TASK PROMPT. Track down every line below that holds "dropdown" and copy it.

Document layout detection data

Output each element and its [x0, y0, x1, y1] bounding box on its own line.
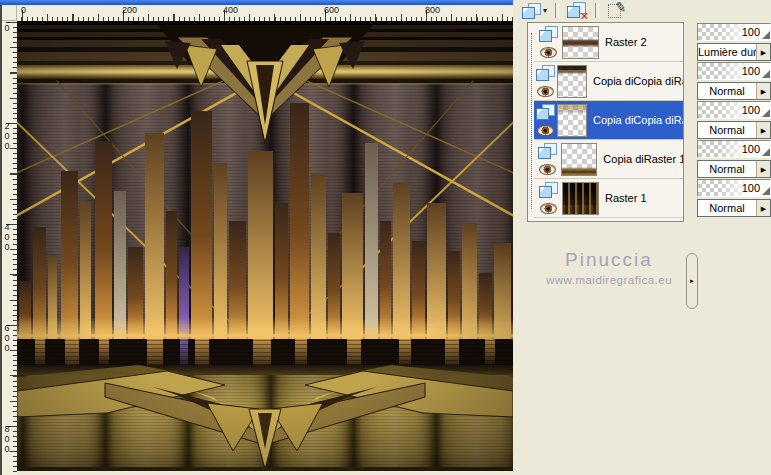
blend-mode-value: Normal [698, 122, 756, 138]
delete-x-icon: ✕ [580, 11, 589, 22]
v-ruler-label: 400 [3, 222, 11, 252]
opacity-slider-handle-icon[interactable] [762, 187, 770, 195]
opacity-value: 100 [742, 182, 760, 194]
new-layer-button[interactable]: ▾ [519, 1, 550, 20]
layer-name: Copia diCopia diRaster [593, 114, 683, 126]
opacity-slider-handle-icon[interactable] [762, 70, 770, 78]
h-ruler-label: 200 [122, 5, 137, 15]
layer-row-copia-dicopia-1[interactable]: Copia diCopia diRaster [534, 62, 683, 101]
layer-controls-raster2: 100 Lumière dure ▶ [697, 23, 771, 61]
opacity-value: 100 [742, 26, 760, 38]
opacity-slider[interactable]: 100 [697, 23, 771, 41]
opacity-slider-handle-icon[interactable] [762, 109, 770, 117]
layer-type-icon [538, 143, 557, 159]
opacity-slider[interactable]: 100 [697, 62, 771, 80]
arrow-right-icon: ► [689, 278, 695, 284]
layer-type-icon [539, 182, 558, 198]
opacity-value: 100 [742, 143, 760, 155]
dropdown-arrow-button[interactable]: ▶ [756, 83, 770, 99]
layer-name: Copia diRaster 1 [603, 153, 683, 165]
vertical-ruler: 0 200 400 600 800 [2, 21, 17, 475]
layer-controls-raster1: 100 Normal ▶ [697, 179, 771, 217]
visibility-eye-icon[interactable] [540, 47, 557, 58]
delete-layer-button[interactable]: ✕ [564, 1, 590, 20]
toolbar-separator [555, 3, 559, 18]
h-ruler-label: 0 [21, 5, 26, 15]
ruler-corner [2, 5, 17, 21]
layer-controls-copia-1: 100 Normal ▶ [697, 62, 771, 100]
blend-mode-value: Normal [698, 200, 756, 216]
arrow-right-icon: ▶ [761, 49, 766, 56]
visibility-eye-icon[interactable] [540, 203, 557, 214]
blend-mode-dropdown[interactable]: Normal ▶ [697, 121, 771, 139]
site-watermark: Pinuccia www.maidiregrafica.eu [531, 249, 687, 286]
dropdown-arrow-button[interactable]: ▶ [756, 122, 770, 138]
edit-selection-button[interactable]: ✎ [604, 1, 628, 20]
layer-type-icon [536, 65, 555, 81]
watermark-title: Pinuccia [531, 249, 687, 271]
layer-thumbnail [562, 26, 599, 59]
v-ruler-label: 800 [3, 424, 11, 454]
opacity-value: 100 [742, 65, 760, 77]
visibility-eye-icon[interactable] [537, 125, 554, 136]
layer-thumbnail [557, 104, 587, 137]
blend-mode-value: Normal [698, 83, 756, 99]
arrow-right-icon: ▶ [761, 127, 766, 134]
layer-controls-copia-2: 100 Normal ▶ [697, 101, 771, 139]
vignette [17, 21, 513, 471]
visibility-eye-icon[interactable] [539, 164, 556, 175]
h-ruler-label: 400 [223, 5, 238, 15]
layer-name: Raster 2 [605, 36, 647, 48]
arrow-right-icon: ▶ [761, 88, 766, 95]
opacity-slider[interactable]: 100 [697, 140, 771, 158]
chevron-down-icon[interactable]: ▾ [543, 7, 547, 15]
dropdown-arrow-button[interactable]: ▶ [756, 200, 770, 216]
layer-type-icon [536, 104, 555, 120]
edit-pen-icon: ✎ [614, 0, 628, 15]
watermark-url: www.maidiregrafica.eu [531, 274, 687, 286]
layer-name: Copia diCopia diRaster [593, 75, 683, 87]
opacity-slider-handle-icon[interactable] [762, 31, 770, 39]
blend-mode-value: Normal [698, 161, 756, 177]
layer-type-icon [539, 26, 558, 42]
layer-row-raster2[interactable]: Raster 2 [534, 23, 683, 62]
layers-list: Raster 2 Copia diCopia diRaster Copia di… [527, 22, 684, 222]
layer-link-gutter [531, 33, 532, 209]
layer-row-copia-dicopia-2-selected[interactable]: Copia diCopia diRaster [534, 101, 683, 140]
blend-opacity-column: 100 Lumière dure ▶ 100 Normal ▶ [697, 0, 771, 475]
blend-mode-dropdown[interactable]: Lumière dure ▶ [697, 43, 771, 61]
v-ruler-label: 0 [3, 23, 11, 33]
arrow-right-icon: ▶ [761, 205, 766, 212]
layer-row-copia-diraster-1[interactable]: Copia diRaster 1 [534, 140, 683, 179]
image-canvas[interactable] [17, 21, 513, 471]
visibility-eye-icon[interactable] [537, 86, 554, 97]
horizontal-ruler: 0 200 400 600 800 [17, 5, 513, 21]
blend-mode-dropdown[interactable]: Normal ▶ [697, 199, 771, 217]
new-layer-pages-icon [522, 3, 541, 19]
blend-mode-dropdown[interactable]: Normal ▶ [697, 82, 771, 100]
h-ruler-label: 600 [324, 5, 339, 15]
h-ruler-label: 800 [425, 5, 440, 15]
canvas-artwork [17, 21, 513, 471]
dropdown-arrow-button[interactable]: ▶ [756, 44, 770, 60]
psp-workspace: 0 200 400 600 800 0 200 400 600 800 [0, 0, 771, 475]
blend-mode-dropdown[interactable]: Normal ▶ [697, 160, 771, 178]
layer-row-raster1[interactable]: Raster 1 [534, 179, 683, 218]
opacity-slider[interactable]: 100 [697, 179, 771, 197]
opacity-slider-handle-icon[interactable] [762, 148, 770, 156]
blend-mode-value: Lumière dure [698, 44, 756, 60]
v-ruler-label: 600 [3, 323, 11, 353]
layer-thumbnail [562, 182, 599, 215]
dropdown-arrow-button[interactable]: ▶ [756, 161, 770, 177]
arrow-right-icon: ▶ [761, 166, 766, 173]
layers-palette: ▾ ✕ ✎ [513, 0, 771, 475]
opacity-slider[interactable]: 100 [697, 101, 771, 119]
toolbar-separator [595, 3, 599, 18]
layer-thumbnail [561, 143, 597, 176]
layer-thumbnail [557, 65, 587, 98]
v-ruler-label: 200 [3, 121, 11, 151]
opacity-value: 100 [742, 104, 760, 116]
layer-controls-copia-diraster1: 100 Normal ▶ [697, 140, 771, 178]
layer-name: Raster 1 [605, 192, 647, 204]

OUTPUT FOR THIS EXERCISE.
dropdown-arrow-button[interactable]: ▶ [756, 83, 770, 99]
blend-mode-dropdown[interactable]: Normal ▶ [697, 121, 771, 139]
dropdown-arrow-button[interactable]: ▶ [756, 122, 770, 138]
dropdown-arrow-button[interactable]: ▶ [756, 200, 770, 216]
blend-mode-dropdown[interactable]: Lumière dure ▶ [697, 43, 771, 61]
blend-mode-dropdown[interactable]: Normal ▶ [697, 199, 771, 217]
blend-mode-dropdown[interactable]: Normal ▶ [697, 82, 771, 100]
dropdown-arrow-button[interactable]: ▶ [756, 44, 770, 60]
blend-mode-dropdown[interactable]: Normal ▶ [697, 160, 771, 178]
dropdown-arrow-button[interactable]: ▶ [756, 161, 770, 177]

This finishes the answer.